Après ces considérations introductives, nous allons voir de quelle façon faire face aux épreuves de la stérilité.

02. L’effort en matière de repentance, d’étude de la Torah et de bienfaisance

C’est une mitsva, pour tout couple qui a du mal à accomplir la mitsva de procréer, que de recourir à tous les moyens médicaux usuels afin de pouvoir avoir des enfants. Dans le même temps, ils doivent avoir foi dans le fait que tout dépend de la Providence particulière qu’exerce, pour le bien, l’Eternel à leur égard, afin de les amender et purifier, d’accroître leur bonheur en ce monde et dans le monde futur, et afin qu’ils méritent, par cela, d’être utiles au parachèvement du monde.

Nos sages ont dit :

Si un homme se voit touché par des épreuves, qu’il examine ses actes : il se peut que, grâce à l’amendement de ses actes, l’épreuve s’écarte de lui. S’il a examiné ses actes et n’a pas trouvé de faute particulière, qu’il vérifie : peut-être a-t-il fauté en négligeant l’étude de la Torah, et, en renforçant son étude de Torah, accomplira-t-il sa mission, et sera-t-il sauvé de l’épreuve. S’il constate qu’il accomplit convenablement la mitsva d’étudier la Torah, il sera manifeste que les épreuves qu’il endure sont des épreuves d’amour, c’est-à-dire qu’elles sont destinées à servir à la collectivité, à la réparation du monde et à sa purification (Berakhot 5a).

En tout état de cause, dans le cas même où les épreuves sont la conséquence de fautes ou d’un manque d’étude toranique, l’homme, quand il parvient à réparer cela, est utile, non seulement à l’égard de lui-même, mais du monde entier.
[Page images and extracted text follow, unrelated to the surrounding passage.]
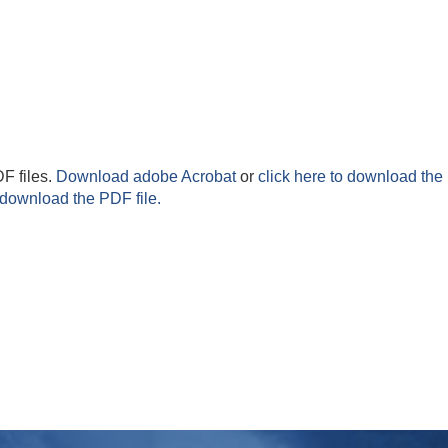
F files.
Download adobe Acrobat
or
click here to download the 
 download the PDF file.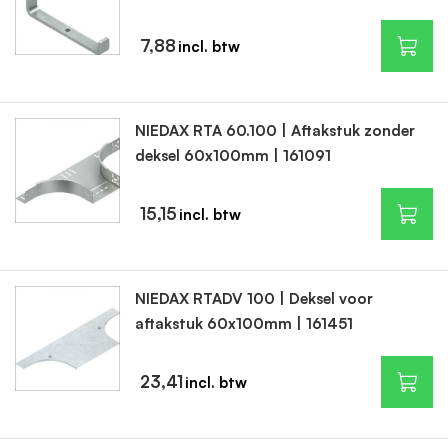
7,88
NIEDAX RTA 60.100 | Aftakstuk zonder
deksel 60x100mm | 161091
15,15
NIEDAX RTADV 100 | Deksel voor
aftakstuk 60x100mm | 161451
23,41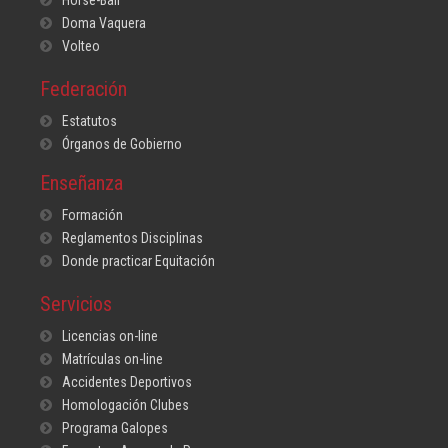
Horse-Ball
Doma Vaquera
Volteo
Federación
Estatutos
Órganos de Gobierno
Enseñanza
Formación
Reglamentos Disciplinas
Donde practicar Equitación
Servicios
Licencias on-line
Matrículas on-line
Accidentes Deportivos
Homologación Clubes
Programa Galopes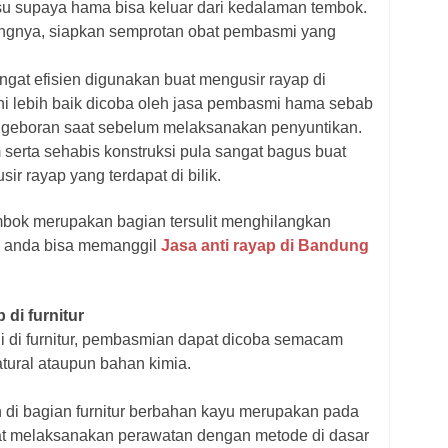
su supaya hama bisa keluar dari kedalaman tembok.
angnya, siapkan semprotan obat pembasmi yang
angat efisien digunakan buat mengusir rayap di
ini lebih baik dicoba oleh jasa pembasmi hama sebab
geboran saat sebelum melaksanakan penyuntikan.
serta sehabis konstruksi pula sangat bagus buat
ir rayap yang terdapat di bilik.
embok merupakan bagian tersulit menghilangkan
a anda bisa memanggil
Jasa anti rayap di Bandung
di furnitur
i di furnitur, pembasmian dapat dicoba semacam
tural ataupun bahan kimia.
i bagian furnitur berbahan kayu merupakan pada
t melaksanakan perawatan dengan metode di dasar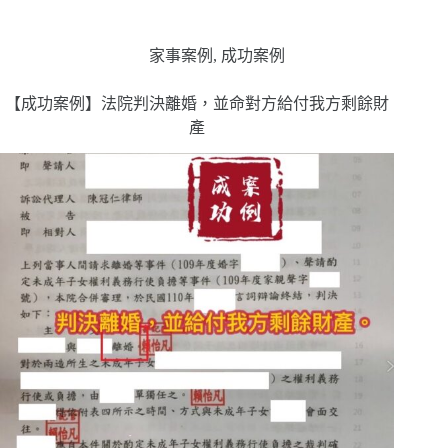
家事案例
,
成功案例
【成功案例】法院判決離婚，並命對方給付我方剩餘財
產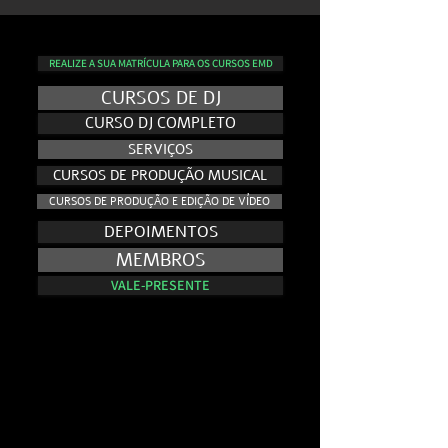
REALIZE A SUA MATRÍCULA PARA OS CURSOS EMD
CURSOS DE DJ
CURSO DJ COMPLETO
SERVIÇOS
CURSOS DE PRODUÇÃO MUSICAL
CURSOS DE PRODUÇÃO E EDIÇÃO DE VÍDEO
DEPOIMENTOS
MEMBROS
VALE-PRESENTE
NO AR - E.VISION RECORDS TV
NO AR - E.VISION RECORDS TV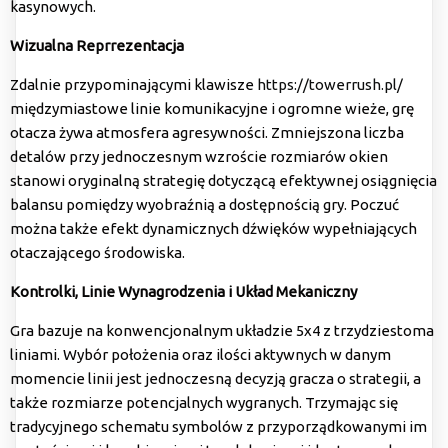
kasynowych.
Wizualna Reprrezentacja
Zdalnie przypominającymi klawisze
https://towerrush.pl/
międzymiastowe linie komunikacyjne i ogromne wieże, grę
otacza żywa atmosfera agresywności. Zmniejszona liczba
detalów przy jednoczesnym wzroście rozmiarów okien
stanowi oryginalną strategię dotyczącą efektywnej osiągnięcia
balansu pomiędzy wyobraźnią a dostępnością gry. Poczuć
można także efekt dynamicznych dźwięków wypełniających
otaczającego środowiska.
Kontrolki, Linie Wynagrodzenia i Układ Mekaniczny
Gra bazuje na konwencjonalnym układzie 5x4 z trzydziestoma
liniami. Wybór położenia oraz ilości aktywnych w danym
momencie linii jest jednoczesną decyzją gracza o strategii, a
także rozmiarze potencjalnych wygranych. Trzymając się
tradycyjnego schematu symbolów z przyporządkowanymi im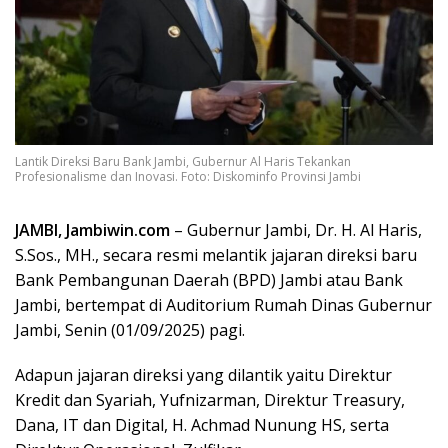
Lantik Direksi Baru Bank Jambi, Gubernur Al Haris Tekankan
Profesionalisme dan Inovasi. Foto: Diskominfo Provinsi Jambi
JAMBI, Jambiwin.com
– Gubernur Jambi, Dr. H. Al Haris,
S.Sos., MH., secara resmi melantik jajaran direksi baru
Bank Pembangunan Daerah (BPD) Jambi atau Bank
Jambi, bertempat di Auditorium Rumah Dinas Gubernur
Jambi, Senin (01/09/2025) pagi.
Adapun jajaran direksi yang dilantik yaitu Direktur
Kredit dan Syariah, Yufnizarman, Direktur Treasury,
Dana, IT dan Digital, H. Achmad Nunung HS, serta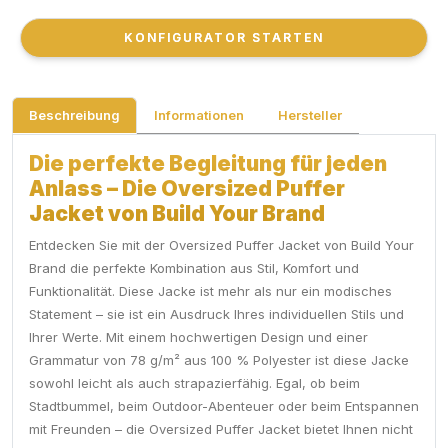
KONFIGURATOR STARTEN
KONFIGURATOR STARTEN
Beschreibung
Informationen
Hersteller
Die perfekte Begleitung für jeden
Anlass – Die Oversized Puffer
Jacket von Build Your Brand
Entdecken Sie mit der Oversized Puffer Jacket von Build Your
Brand die perfekte Kombination aus Stil, Komfort und
Funktionalität. Diese Jacke ist mehr als nur ein modisches
Statement – sie ist ein Ausdruck Ihres individuellen Stils und
Ihrer Werte. Mit einem hochwertigen Design und einer
Grammatur von 78 g/m² aus 100 % Polyester ist diese Jacke
sowohl leicht als auch strapazierfähig. Egal, ob beim
Stadtbummel, beim Outdoor-Abenteuer oder beim Entspannen
mit Freunden – die Oversized Puffer Jacket bietet Ihnen nicht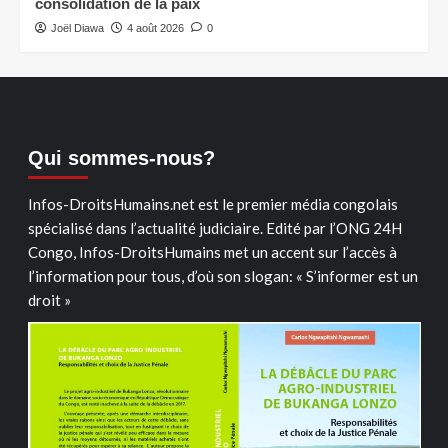
consolidation de la paix
Joël Diawa
4 août 2026
0
Qui sommes-nous?
Infos-DroitsHumains.net est le premier média congolais
spécialisé dans l’actualité judiciaire. Edité par l’ONG 24H
Congo, Infos-DroitsHumains met un accent sur l’accès à
l’information pour tous, d’où son slogan: « S’informer est un
droit »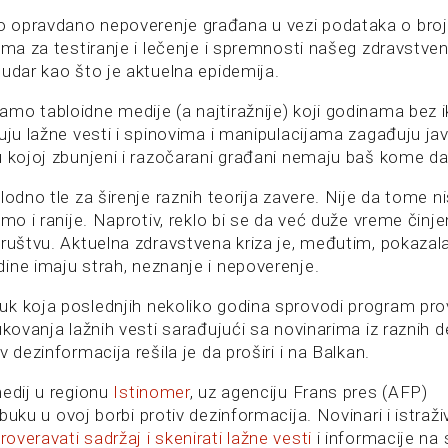
opravdano nepoverenje građana u vezi podataka o broju
vima za testiranje i lečenje i spremnosti našeg zdravstv
 udar kao što je aktuelna epidemija.
mo tabloidne medije (a najtiražnije) koji godinama bez i
juju lažne vesti i spinovima i manipulacijama zagađuju j
u kojoj zbunjeni i razočarani građani nemaju baš kome da
lodno tle za širenje raznih teorija zavere. Nije da tome n
imo i ranije. Naprotiv, reklo bi se da već duže vreme čin
ruštvu. Aktuelna zdravstvena kriza je, međutim, pokazala
ine imaju strah, neznanje i nepoverenje.
k koja poslednjih nekoliko godina sprovodi program pro
ukovanja lažnih vesti sarađujući sa novinarima iz raznih 
v dezinformacija rešila je da proširi i na Balkan.
edij u regionu
Istinomer
, uz agenciju Frans pres (AFP)
uku u ovoj borbi protiv dezinformacija. Novinari i istraži
roveravati sadržaj i skenirati lažne vesti
i informacije na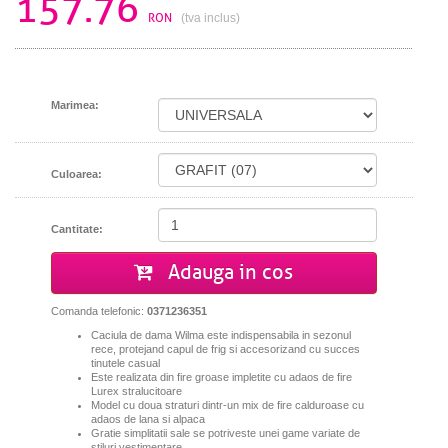
157.76
RON
(tva inclus)
Marimea:
Culoarea:
Cantitate:
Adauga in cos
Comanda telefonic:
0371236351
Caciula de dama Wilma este indispensabila in sezonul
rece, protejand capul de frig si accesorizand cu succes
tinutele casual
Este realizata din fire groase impletite cu adaos de fire
Lurex stralucitoare
Model cu doua straturi dintr-un mix de fire calduroase cu
adaos de lana si alpaca
Gratie simplitatii sale se potriveste unei game variate de
stiluri vestimentare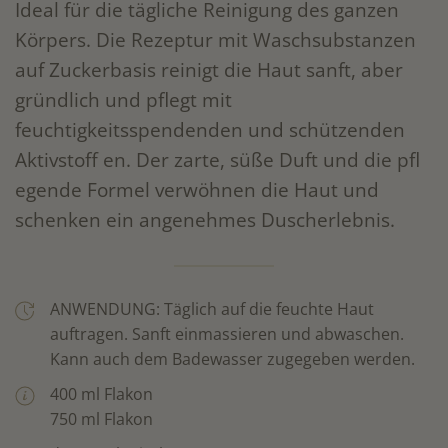
Ideal für die tägliche Reinigung des ganzen
Körpers. Die Rezeptur mit Waschsubstanzen
auf Zuckerbasis reinigt die Haut sanft, aber
gründlich und pflegt mit
feuchtigkeitsspendenden und schützenden
Aktivstoff en. Der zarte, süße Duft und die pfl
egende Formel verwöhnen die Haut und
schenken ein angenehmes Duscherlebnis.
ANWENDUNG: Täglich auf die feuchte Haut
auftragen. Sanft einmassieren und abwaschen.
Kann auch dem Badewasser zugegeben werden.
400 ml Flakon
750 ml Flakon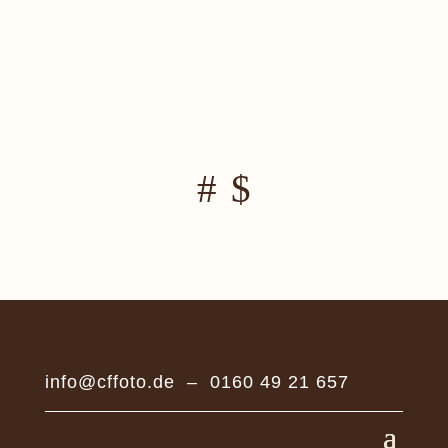
info@cffoto.de
–
0160 49 21 657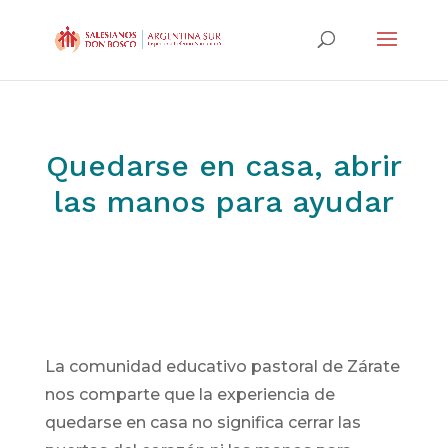
Quedarse en casa, abrir
las manos para ayudar
La comunidad educativo pastoral de Zárate
nos comparte que la experiencia de
quedarse en casa no significa cerrar las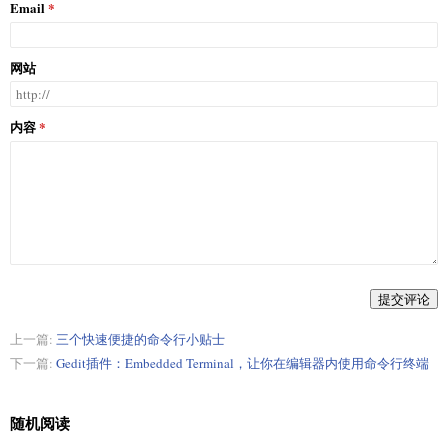
Email
网站
内容
提交评论
上一篇:
三个快速便捷的命令行小贴士
下一篇:
Gedit插件：Embedded Terminal，让你在编辑器内使用命令行终端
随机阅读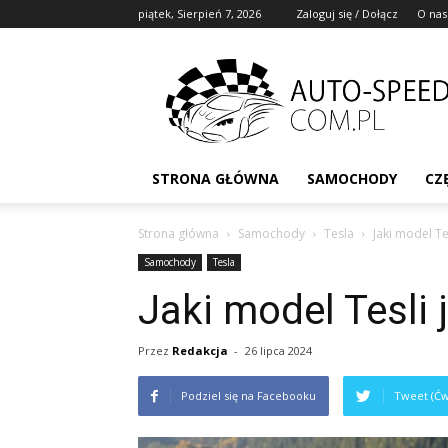
piątek, Sierpień 7, 2026
Zaloguj się / Dołącz
O nas
STRONA GŁÓWNA
SAMOCHODY
CZ
Strona główna
Samochody
Tesla
Jaki model Te
Samochody
Tesla
Jaki model Tesli 
Przez
Redakcja
-
26 lipca 2024
Podziel się na Facebooku
Tweet (Ćw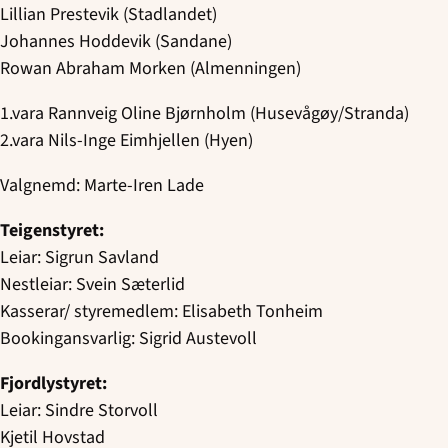
Lillian Prestevik (Stadlandet)
Johannes Hoddevik (Sandane)
Rowan Abraham Morken (Almenningen)
1.vara Rannveig Oline Bjørnholm (Husevågøy/Stranda)
2.vara Nils-Inge Eimhjellen (Hyen)
Valgnemd: Marte-Iren Lade
Teigenstyret:
Leiar: Sigrun Savland
Nestleiar: Svein Sæterlid
Kasserar/ styremedlem: Elisabeth Tonheim
Bookingansvarlig: Sigrid Austevoll
Fjordlystyret:
Leiar: Sindre Storvoll
Kjetil Hovstad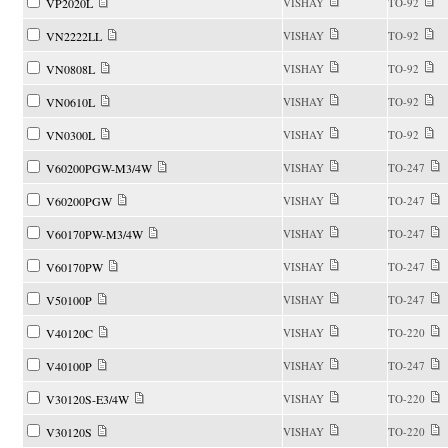
VP2020L
VISHAY
TO-92
VN2222LL
VISHAY
TO-92
VN0808L
VISHAY
TO-92
VN0610L
VISHAY
TO-92
VN0300L
VISHAY
TO-92
V60200PGW-M3/4W
VISHAY
TO-247
V60200PGW
VISHAY
TO-247
V60170PW-M3/4W
VISHAY
TO-247
V60170PW
VISHAY
TO-247
V50100P
VISHAY
TO-247
V40120C
VISHAY
TO-220
V40100P
VISHAY
TO-247
V30120S-E3/4W
VISHAY
TO-220
V30120S
VISHAY
TO-220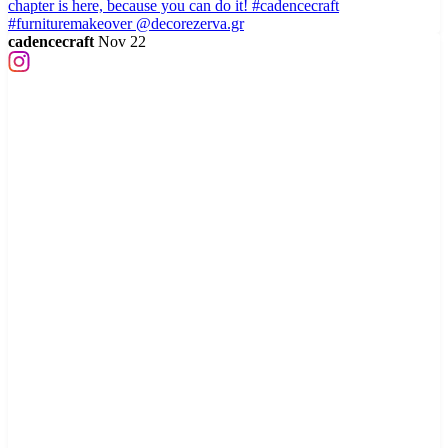
cadencecraft
Nov 22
En effet, le monde est jugé selon la majorité des actes humains :

Si un homme accomplit une seule mitsva, heureux est-il, car il fait pencher la balance dans le sens du mérite, à son profit et au profit du monde entier ; s’il commet un seul interdit, malheur à lui, car il fait pencher la balance dans le sens de la culpabilité, à son détriment et à celui du monde entier (Qidouchin 40b).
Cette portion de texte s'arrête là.